The conversion efficiency of a PSC has been continuously increasing during the past 10 years. Considering that perovskite material for solar technology is in the very early stage of development, the efficiency improvements from 3.8% in 2009 to about 23% in 2018 are a staggering achievement. This efficiency learning curve is much steeper compared to any other emerging PV technologies. Although the efficiencies refer to lab efficiencies and not to mass production commercial cells, they still indicate that perovskites can have a huge impact on the solar industry.
The PSC technology shares many similarities with other so-called third-generation solar cells. Particularly in terms of cell design and processes it is very close to dye-sensitized solar cell (DSSC) and organic solar cell (OSC, or OPV cells). However, the rapid progress of PSCs can only partially be explained by that similarity, because each of the mentioned technologies is being developed independently.
There is more than one process to produce PSC modules. In its simplest method, PSCs can be manufactured by roll-to-roll coating, including well-known technologies such as slot die, spray coating, and ink-jet printing, or through evaporation. This process essentially eliminates the need for wafer manufacturing and other related processes used in crystalline silicon (c-Si) cells.

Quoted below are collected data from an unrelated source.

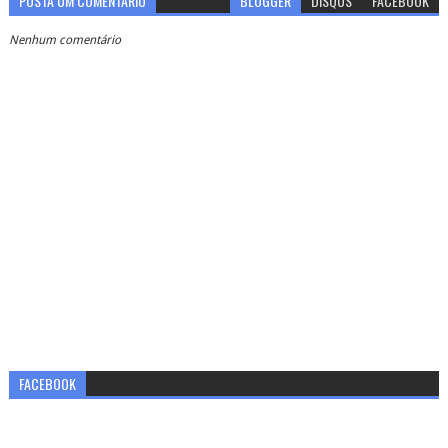
POSTA UM COMENTÁRIO
BLOGGER
DISQUS
FACEBOOK
Nenhum comentário
FACEBOOK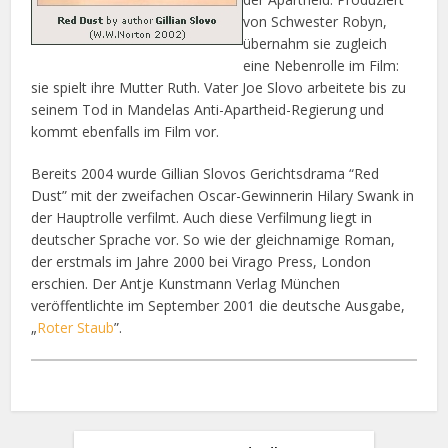
von Schwester Robyn,
übernahm sie zugleich
eine Nebenrolle im Film:
sie spielt ihre Mutter Ruth. Vater Joe Slovo arbeitete bis zu
seinem Tod in Mandelas Anti-Apartheid-Regierung und
kommt ebenfalls im Film vor.
Bereits 2004 wurde Gillian Slovos Gerichtsdrama “Red
Dust” mit der zweifachen Oscar-Gewinnerin Hilary Swank in
der Hauptrolle verfilmt. Auch diese Verfilmung liegt in
deutscher Sprache vor. So wie der gleichnamige Roman,
der erstmals im Jahre 2000 bei Virago Press, London
erschien. Der Antje Kunstmann Verlag München
veröffentlichte im September 2001 die deutsche Ausgabe,
„
Roter Staub
”.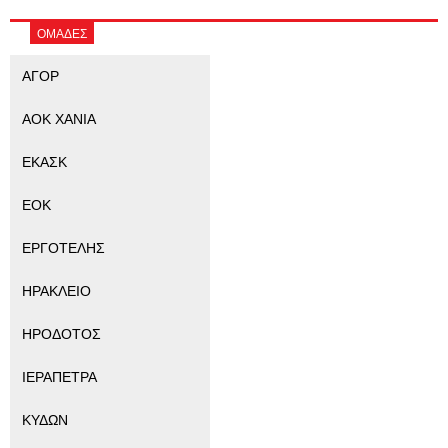
ΟΜΑΔΕΣ
ΑΓΟΡ
ΑΟΚ ΧΑΝΙΑ
ΕΚΑΣΚ
ΕΟΚ
ΕΡΓΟΤΕΛΗΣ
ΗΡΑΚΛΕΙΟ
ΗΡΟΔΟΤΟΣ
ΙΕΡΑΠΕΤΡΑ
ΚΥΔΩΝ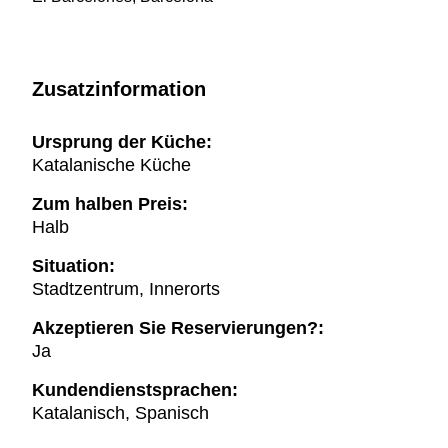
Zusatzinformation
Ursprung der Küche:
Katalanische Küche
Zum halben Preis:
Halb
Situation:
Stadtzentrum, Innerorts
Akzeptieren Sie Reservierungen?:
Ja
Kundendienstsprachen:
Katalanisch, Spanisch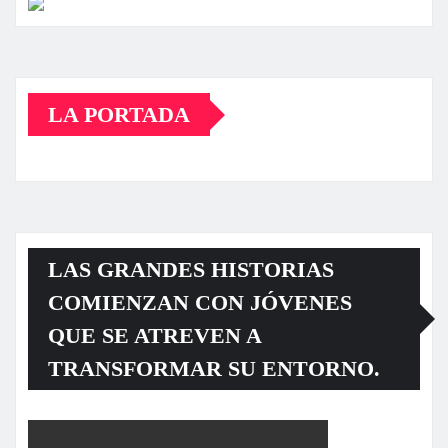
LA PORTADA
LAS GRANDES HISTORIAS
COMIENZAN CON JÓVENES
QUE SE ATREVEN A
TRANSFORMAR SU ENTORNO.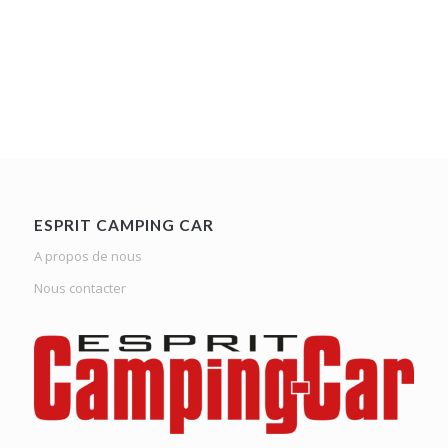
ESPRIT CAMPING CAR
A propos de nous
Nous contacter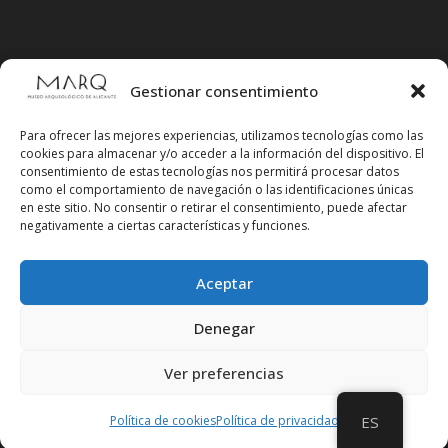
Gestionar consentimiento
Para ofrecer las mejores experiencias, utilizamos tecnologías como las
cookies para almacenar y/o acceder a la información del dispositivo. El
consentimiento de estas tecnologías nos permitirá procesar datos
como el comportamiento de navegación o las identificaciones únicas
en este sitio. No consentir o retirar el consentimiento, puede afectar
negativamente a ciertas características y funciones.
Aceptar
Síguenos en redes sociales
Denegar
Ver preferencias
Política de cookies
Política de privacidad
ES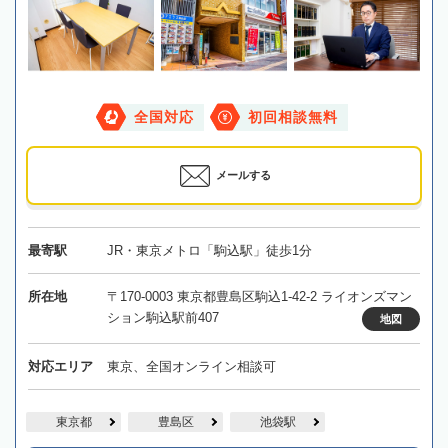
全国対応
初回相談無料
メールする
最寄駅
JR・東京メトロ「駒込駅」徒歩1分
所在地
〒170-0003 東京都豊島区駒込1-42-2 ライオンズマン
ション駒込駅前407
地図
対応エリア
東京、全国オンライン相談可
東京都
豊島区
池袋駅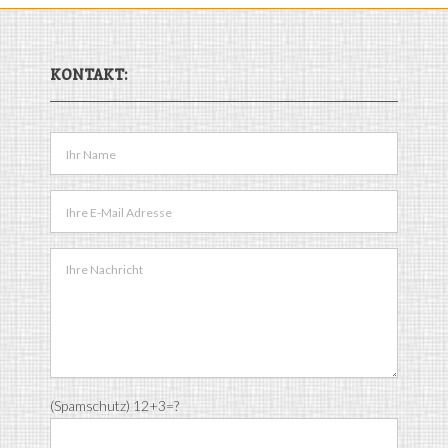
KONTAKT:
(Spamschutz) 12+3=?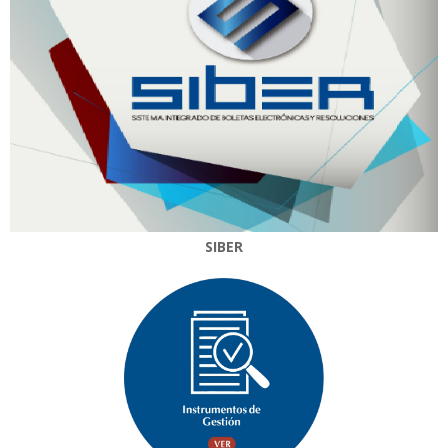
SIBER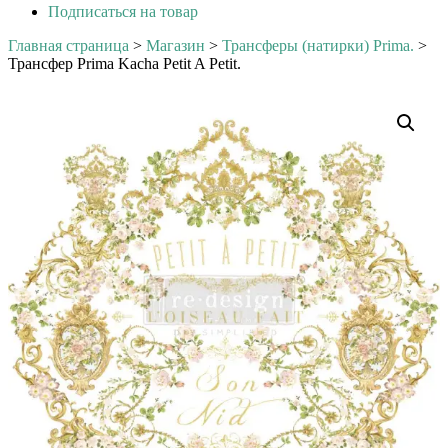
Подписаться на товар
Главная страница
>
Магазин
>
Трансферы (натирки) Prima.
>
Трансфер Prima Kacha Petit A Petit.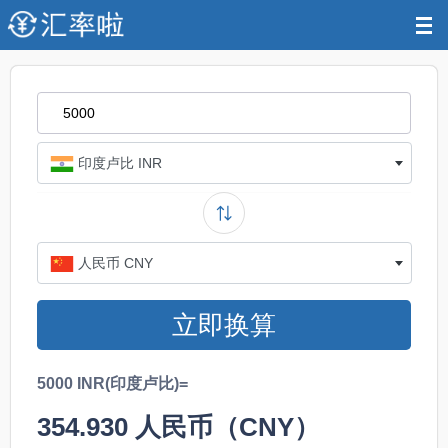
印度卢比 INR
人民币 CNY
立即换算
5000 INR(印度卢比)=
354.930
人民币（CNY）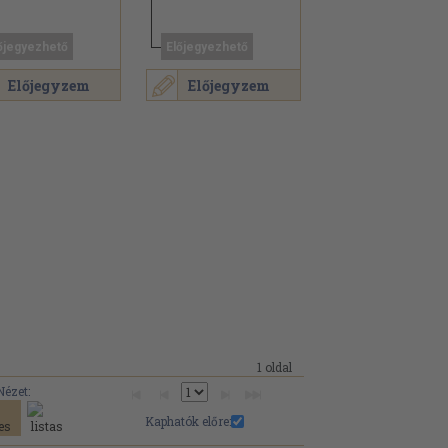
őjegyezhető
Előjegyezhető
Előjegyzem
Előjegyzem
1 oldal
Nézet:
Kaphatók előre: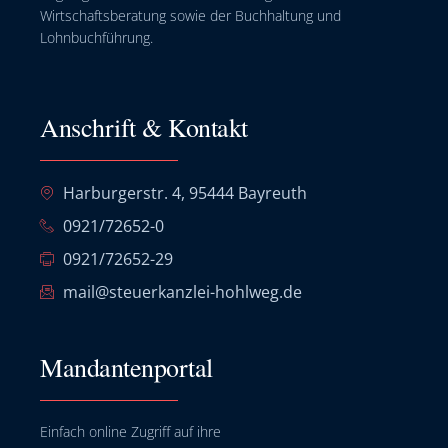
Wirtschaftsberatung sowie der Buchhaltung und
Lohnbuchführung.
Anschrift & Kontakt
Harburgerstr. 4, 95444 Bayreuth
0921/72652-0
0921/72652-29
mail@steuerkanzlei-hohlweg.de
Mandantenportal
Einfach online Zugriff auf ihre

Figure 1: Simplified schematic diagram of slot die coating
Another advantage of PSC manufacturing is that perovskite can be used in both single-junction and tandem-junction technologies. The single-junction technology is the simplest form, relying on a single layer of perovskite material, which supplies the photoelectric effect. In that form the PSC can reach conversion efficiencies of up to 23%. To increase the efficiency to 27% and beyond, many research institutes and start-ups are at this moment exploring using a tandem cell, which is a type of multijunction cell combining the PSC as an additional absorption layer on standard c-Si cells, or on thin films such as CIGS and CdTe modules.
Leveraging factors and barriers to Perovskites
The advantages of perovskite technology are straightforward. The perovskite materials are relatively cheap, compared with crystalline silicon, especially monocrystalline p-type and n-type, since this technology does not require the use of polysilicon, silver paste, and other materials used in standard c-Si modules. It can achieve higher efficiencies because of long carrier diffusion length within the material, and there is a possibility to choose the color (absorption band) of the panel, because of widely tunable bandgap of the material. The PSCs can operate with single-junction and multijunction technologies (with c-Si and thin film), and are suitable in different applications and segments, such as building integrated photovoltaics (BIPV), as well as utility-scale solar plants.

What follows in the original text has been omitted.